Após as eleições, as urnas voltam ao Brasil nas mesmas malas diplomáticas em que foram enviadas para o exterior. O Itamaraty as recebe e as entrega ao TRE-DF, que confere e testa todas as urnas recebidas. Após esse procedimento, os equipamentos voltam a ser armazenados até a próxima eleição.
Memórias de uma missão
Everson Santos trabalha para a Justiça Eleitoral há 28 anos. Atualmente, faz parte da Secretaria Judiciária do TSE, mas já compôs equipes de trabalho que acompanhavam a produção e a distribuição das urnas em diversos estados. “Era nessas viagens que fazíamos a auditoria de teste das urnas no final da linha de produção e, após aprovação, elas eram colocadas em caminhões para serem entregues aos tribunais regionais eleitorais”, relata Santos.
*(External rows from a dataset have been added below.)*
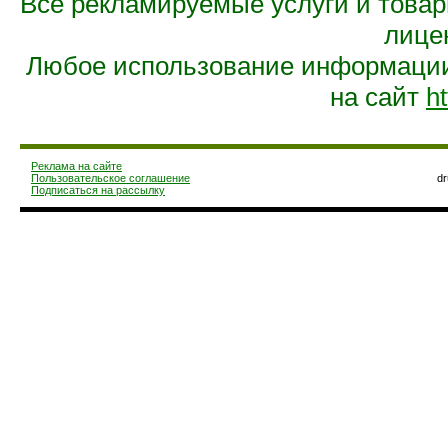
Все рекламируемые услуги и това
лице
Любое использование информации 
на сайт
ht
Реклама на сайте
Пользовательское соглашение
d
Подписаться на рассылку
O servidor conta que, em uma dessas viagens, no ano 2000, foi designado para ajudar no transporte das urnas que seriam utilizadas na aldeia indígena Maloca da Bala, em Roraima (RR). Everson e um colega de trabalho voaram de helicóptero até o município de Pacaraima, onde pegaram as urnas que seriam utilizadas no pleito. De lá, seguiram para a aldeia onde a comunidade indígena e o Exército, responsável pela segurança, aguardavam a chegada dos equipamentos. Levaram as urnas até o responsável pela carga e, ao terminar o serviço, perceberam que foram deixados para trás pelo piloto, que havia entendido que os servidores ficariam na aldeia até o dia da eleição.
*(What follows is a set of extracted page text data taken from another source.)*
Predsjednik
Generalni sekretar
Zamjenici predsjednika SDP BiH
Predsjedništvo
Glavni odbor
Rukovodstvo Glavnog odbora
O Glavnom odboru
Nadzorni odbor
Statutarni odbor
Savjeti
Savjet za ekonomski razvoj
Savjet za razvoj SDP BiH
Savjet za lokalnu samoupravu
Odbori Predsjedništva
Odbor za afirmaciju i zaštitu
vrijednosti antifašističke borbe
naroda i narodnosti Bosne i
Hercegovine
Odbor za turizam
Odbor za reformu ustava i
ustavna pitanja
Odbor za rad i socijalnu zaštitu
“Não havia mais nada a fazer. Com o apoio do Exército, nos acomodamos na comunidade indígena. Ficamos do dia 1º até 3 de outubro (dia da eleição) com a mesma roupa, tomando banho no igarapé, vivendo como os locais, mas sem o devido aparato”, relembra o servidor.
No dia do pleito, Everson auxiliou na montagem da seção eleitoral e testemunhou o que, para ele, foi um “dia histórico em que a democracia se concretizou em uma pequenina comunidade”.
Como renasce uma urna: aparelhos descartados se transformam em novos produtos
Depois de todo o serviço prestado, as urnas eletrônicas retornam aos depósitos, onde são guardadas com segurança e onde é feita a manutenção periódica para que os equipamentos possam ser utilizados nos próximos pleitos. Transcorrido o tempo de vida útil das urnas – que é de cerca de 10 anos (ou seis eleições), o descarte é feito de forma ecologicamente correta, alinhado aos objetivos de gestão e sustentabilidade da Justiça Eleitoral.
Esse descarte ocorre por meio de uma empresa de reciclagem terceirizada, que se compromete a desmontar, separar e triturar todo o material do início ao fim, seguindo as regras firmadas em contrato. Exige-se, pelo menos, 95% de reaproveitamento, mas já foi possível atingir 98%. O que não pode ser reciclado vai para aterros sanitários apropriados para cada tipo de material. O destino das baterias deve seguir as regras estabelecidas pelo Conselho Nacional do Meio Ambiente (Conama), que normatiza a gestão de resíduos e produtos perigosos.
Alguns desses resíduos recebem destinações que, para muitos, seriam impensáveis. Cabos de energia que ligam o terminal do eleitor ao do mesário, por exemplo, já viraram sola de sapato após o processo de reciclagem. Espumas plásticas que compõem parte da embalagem da urna viraram enchimento para pufes produzidos e vendidos por cooperativas. Materiais de borracha, que, em geral, ficam na superfície da urna, já foram doados a uma cooperativa, que conseguiu utilizá-los na fabricação de sandálias femininas. É assim que a urna renasce e segue fazendo parte da vida de muitas brasileiras e de muitos brasileiros.